**PROBLEM DESCRIPTION**
Check every line of the data below for the word "اثاث". Copy the ones that have it.

**DATASET EXCERPTS**

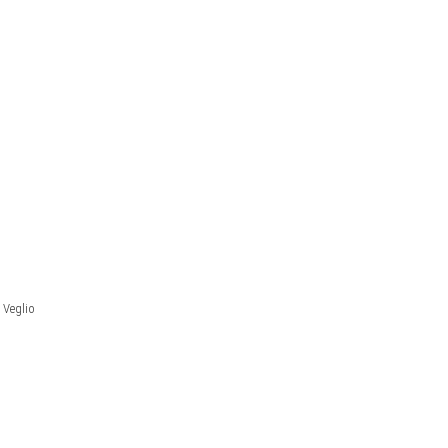
 Veglio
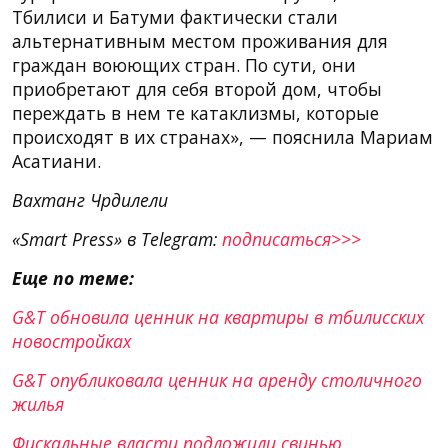
Тбилиси и Батуми фактически стали
альтернативным местом проживания для
граждан воюющих стран. По сути, они
приобретают для себя второй дом, чтобы
переждать в нем те катаклизмы, которые
происходят в их странах», — пояснила Мариам
Асатиани.
Вахтанг Чрдилели
«Smart Press» в Telegram:
подписаться>>>
Еще по теме:
G&T обновила ценник на квартиры в тбилисских
новостройках
G&T опубликовала ценник на аренду столичного
жилья
Фискальные власти подложили свинью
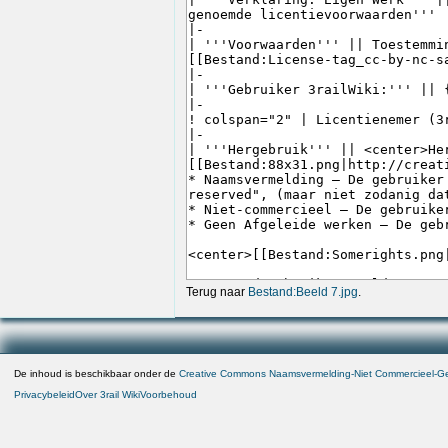
Terug naar
Bestand:Beeld 7.jpg
.
De inhoud is beschikbaar onder de
Creative Commons Naamsvermelding-Niet Commercieel-Gel
Privacybeleid
Over 3rail Wiki
Voorbehoud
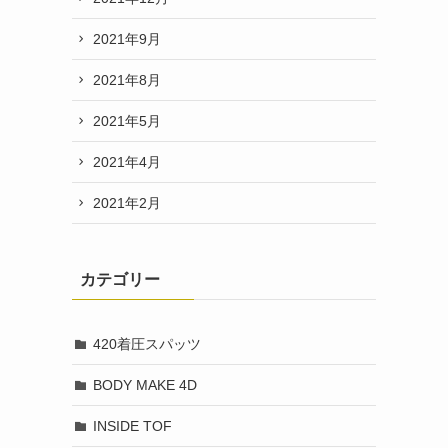
2021年9月
2021年8月
2021年5月
2021年4月
2021年2月
カテゴリー
420着圧スパッツ
BODY MAKE 4D
INSIDE TOF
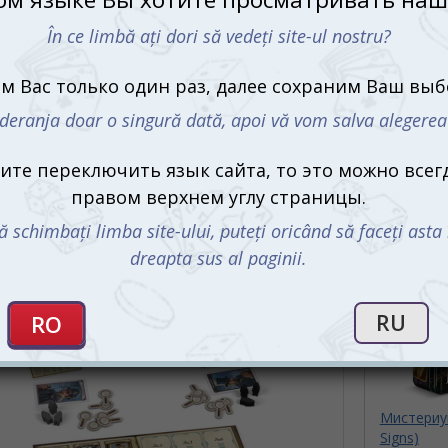
Sherlock 
интриг и мистических расследований
либо
настольной игры Холмс: Шерлок против
Мориарти (Holmes: Sherlock vs. Moriarty)
ри королевском дворе, получает задание
 с анархистскими группировками. Для него
оторой можно, не выходя из уютного кресла
выясняется, что его младший брат, великий
рестованного для доказательства его
С этим 
дела столкнутся в битве умов, где на кону
 честь семейства Холмсов.
 игра на семь ходов
Мистериум
Signs)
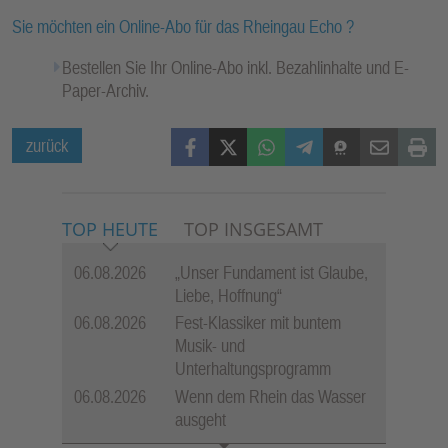
Sie möchten ein Online-Abo für das Rheingau Echo ?
Bestellen Sie Ihr Online-Abo inkl. Bezahlinhalte und E-
Paper-Archiv.
Facebook
X (Twitter)
WhatsApp
Telegram
Threema
Mail
Print
zurück
TOP HEUTE
TOP INSGESAMT
06.08.2026
„Unser Fundament ist Glaube,
Liebe, Hoffnung“
06.08.2026
Fest-Klassiker mit buntem
Musik- und
Unterhaltungsprogramm
06.08.2026
Wenn dem Rhein das Wasser
ausgeht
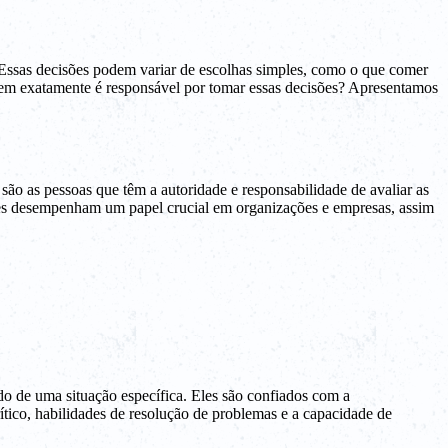
. Essas decisões podem variar de escolhas simples, como o que comer
em exatamente é responsável por tomar essas decisões? Apresentamos
ão as pessoas que têm a autoridade e responsabilidade de avaliar as
sões desempenham um papel crucial em organizações e empresas, assim
o de uma situação específica. Eles são confiados com a
rítico, habilidades de resolução de problemas e a capacidade de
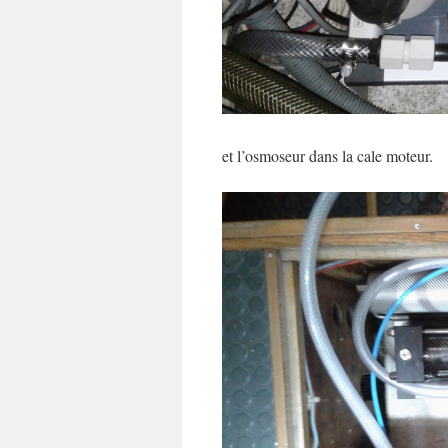
et l’osmoseur dans la cale moteur.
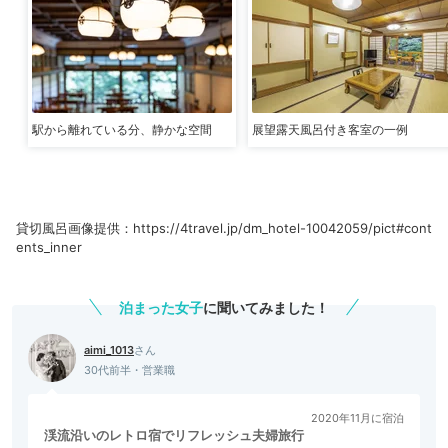
駅から離れている分、静かな空間
展望露天風呂付き客室の一例
貸切風呂画像提供：https://4travel.jp/dm_hotel-10042059/pict#cont
ents_inner
泊まった女子
に聞いてみました！
aimi_1013
30代前半・営業職
2020年11月に宿泊
渓流沿いのレトロ宿でリフレッシュ夫婦旅行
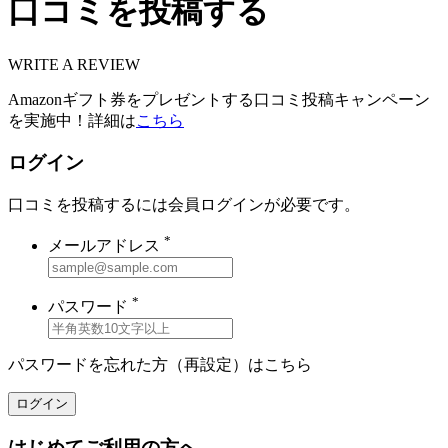
口コミを投稿する
WRITE A REVIEW
Amazonギフト券をプレゼントする口コミ投稿キャンペーン
を実施中！詳細は
こちら
ログイン
口コミを投稿するには会員ログインが必要です。
*
メールアドレス
*
パスワード
パスワードを忘れた方（再設定）は
こちら
ログイン
はじめてご利用の方へ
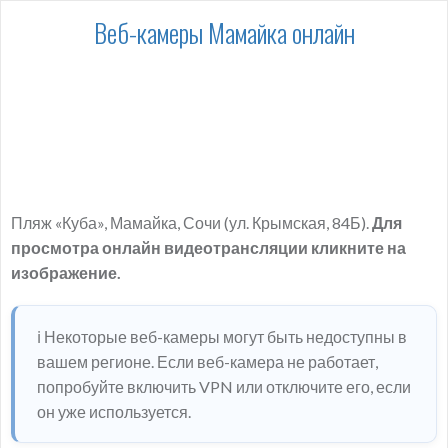
Веб-камеры Мамайка онлайн
Пляж «Куба», Мамайка, Сочи (ул. Крымская, 84Б).
Для
просмотра онлайн видеотрансляции кликните на
изображение.
ℹ️ Некоторые веб-камеры могут быть недоступны в
вашем регионе. Если веб-камера не работает,
попробуйте включить VPN или отключите его, если
он уже используется.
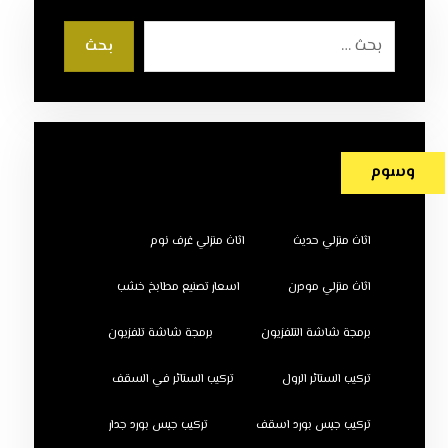
بحث
وسوم
اثاث منزلي حديث
اثاث منزلي غرف نوم
اثاث منزلي مودرن
اسعار تصنيع مطابخ خشب
برمجة شاشة التلفزيون
برمجة شاشة تلفزيون
تركيب الستائر الرول
تركيب الستائر في السقف
تركيب جبس بورد اسقف
تركيب جبس بورد جدار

**FINISHED EXERCISE**
اثاث منزلي حديث
اثاث منزلي غرف نوم
اثاث منزلي مودرن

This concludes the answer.